■ **PROBLEM**: For the word "Jumbo", copy every line of the material that includes it.

■ **INFORMATION**:

————

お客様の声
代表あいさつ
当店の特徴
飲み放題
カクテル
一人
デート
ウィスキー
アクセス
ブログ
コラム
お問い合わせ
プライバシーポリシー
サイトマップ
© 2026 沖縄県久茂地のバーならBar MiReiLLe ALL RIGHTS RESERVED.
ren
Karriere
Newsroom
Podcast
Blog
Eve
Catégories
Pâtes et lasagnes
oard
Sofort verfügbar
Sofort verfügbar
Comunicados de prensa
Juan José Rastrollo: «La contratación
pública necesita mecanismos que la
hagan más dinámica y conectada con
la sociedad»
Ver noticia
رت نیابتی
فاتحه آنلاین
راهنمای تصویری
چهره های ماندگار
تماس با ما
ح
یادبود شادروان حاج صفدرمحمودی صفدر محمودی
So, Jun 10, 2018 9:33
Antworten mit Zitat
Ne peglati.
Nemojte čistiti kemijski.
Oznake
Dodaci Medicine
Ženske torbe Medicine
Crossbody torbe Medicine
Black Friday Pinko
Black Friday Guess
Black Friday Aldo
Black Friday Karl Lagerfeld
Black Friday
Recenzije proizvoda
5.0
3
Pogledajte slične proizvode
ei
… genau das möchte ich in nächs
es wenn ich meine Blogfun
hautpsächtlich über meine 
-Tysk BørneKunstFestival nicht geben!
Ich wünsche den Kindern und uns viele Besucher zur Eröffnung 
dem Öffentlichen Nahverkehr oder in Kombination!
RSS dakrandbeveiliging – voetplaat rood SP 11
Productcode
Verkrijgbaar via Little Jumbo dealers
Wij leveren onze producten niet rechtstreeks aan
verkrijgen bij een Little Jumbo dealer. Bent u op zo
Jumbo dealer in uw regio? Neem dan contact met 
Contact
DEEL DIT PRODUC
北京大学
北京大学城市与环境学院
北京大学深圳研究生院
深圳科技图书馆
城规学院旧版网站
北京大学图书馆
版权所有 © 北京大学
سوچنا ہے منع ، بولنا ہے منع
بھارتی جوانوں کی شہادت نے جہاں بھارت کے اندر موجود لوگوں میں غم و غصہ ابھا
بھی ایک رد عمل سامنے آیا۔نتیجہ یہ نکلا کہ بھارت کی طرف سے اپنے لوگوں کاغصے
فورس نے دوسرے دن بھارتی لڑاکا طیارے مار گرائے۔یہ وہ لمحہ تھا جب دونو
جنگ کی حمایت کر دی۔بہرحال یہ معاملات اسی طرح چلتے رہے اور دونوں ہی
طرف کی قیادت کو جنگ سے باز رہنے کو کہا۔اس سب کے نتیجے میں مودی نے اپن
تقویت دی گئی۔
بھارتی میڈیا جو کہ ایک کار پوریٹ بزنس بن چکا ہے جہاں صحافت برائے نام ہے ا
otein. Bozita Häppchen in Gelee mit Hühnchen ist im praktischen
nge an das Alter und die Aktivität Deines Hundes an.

————

■ **EXERCISE SOLUTION**:
Verkrijgbaar via Little Jumbo dealers
verkrijgen bij een Little Jumbo dealer. Bent u op zo
Jumbo dealer in uw regio? Neem dan contact met 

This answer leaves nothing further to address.